828 P.2d 276, 73 Haw. 100, 1992 Haw. LEXIS 30
CourtHawaii Supreme Court
DecidedMarch 25, 1992
DocketNO. 15310
StatusPublished
Cited by9 cases

This text of 828 P.2d 276 (State v. Echineque) is published on Counsel Stack Legal Research, covering Hawaii Supreme Court primary law. Counsel Stack provides free access to over 12 million legal documents including statutes, case law, regulations, and constitutions.

Bluebook
State v. Echineque, 828 P.2d 276, 73 Haw. 100, 1992 Haw.
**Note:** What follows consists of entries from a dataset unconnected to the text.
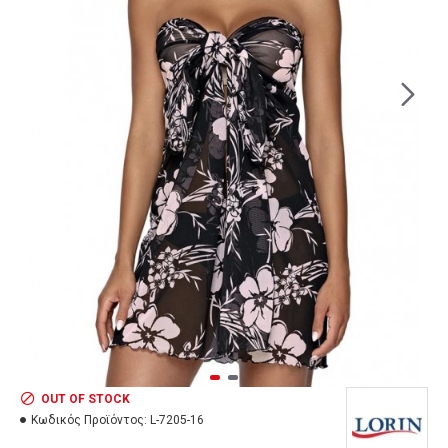
OUT OF STOCK
Κωδικός Προϊόντος:
L-7205-16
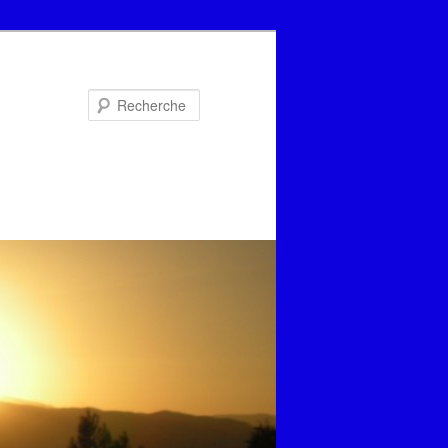
Recherche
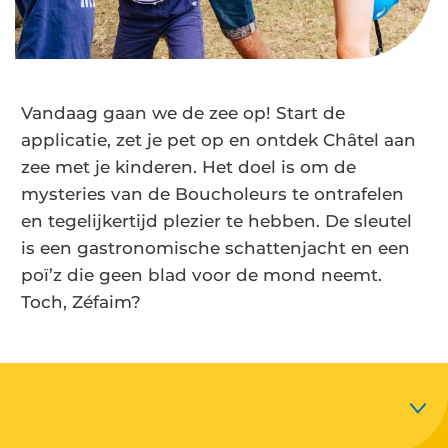
Vandaag gaan we de zee op! Start de
applicatie, zet je pet op en ontdek Châtel aan
zee met je kinderen. Het doel is om de
mysteries van de Boucholeurs te ontrafelen
en tegelijkertijd plezier te hebben. De sleutel
is een gastronomische schattenjacht en een
poï’z die geen blad voor de mond neemt.
Toch, Zéfaim?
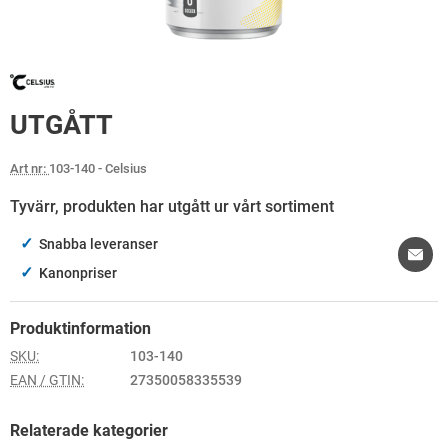
UTGÅTT
Art nr:
103-140
- Celsius
Tyvärr, produkten har utgått ur vårt sortiment
✓
Snabba leveranser
✓
Kanonpriser
Produktinformation
SKU:
103-140
EAN / GTIN:
27350058335539
Relaterade kategorier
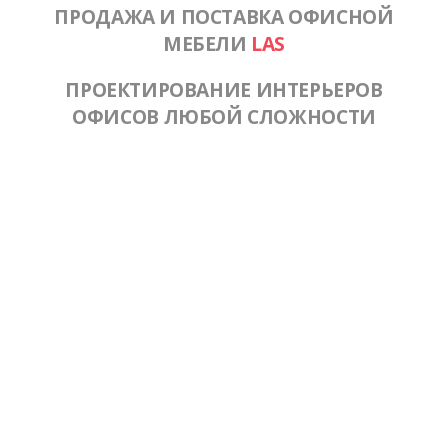
ПРОДАЖА И ПОСТАВКА ОФИСНОЙ
МЕБЕЛИ
LAS
ПРОЕКТИРОВАНИЕ ИНТЕРЬЕРОВ
ОФИСОВ ЛЮБОЙ СЛОЖНОСТИ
LEXIS 30 (haw 1992).

Opinion

OPINION OF THE COURT BY

PADGETT, J.

Appellant Arwin R. Echineque (appellant) appeals from a judgment and sentence entered by the First Circuit Court after a jury had found him guilty of assault in the first degree in violation of HRS § 707-710.

Appellant contends that the conviction should be reversed because the trial judge, over objection, employed a method of impaneling the jury which does not comply with the provisions of *101 HRS § 635-26(a). We agree, vacate the judgment, and remand the case for a new trial. HRS § 635-26 provides as follows:

Impaneling, (a) At the trial of any cause requiring a jury, in any circuit court, the clerk of the court shall draw by lot such jury, to the number of twelve, . from the box containing the names of such persons as have been duly summoned to attend as trial jurors, and who are not excused from attendance; and if any of the twelve be challenged and set aside, the clerk shall continue to draw by lot from the box until twelve impartial jurors are obtained, when they shall be sworn as the jurors for the trial of the cause. If so directed by the court, additional jurors shall be drawn and impaneled to sit as alternate jurors.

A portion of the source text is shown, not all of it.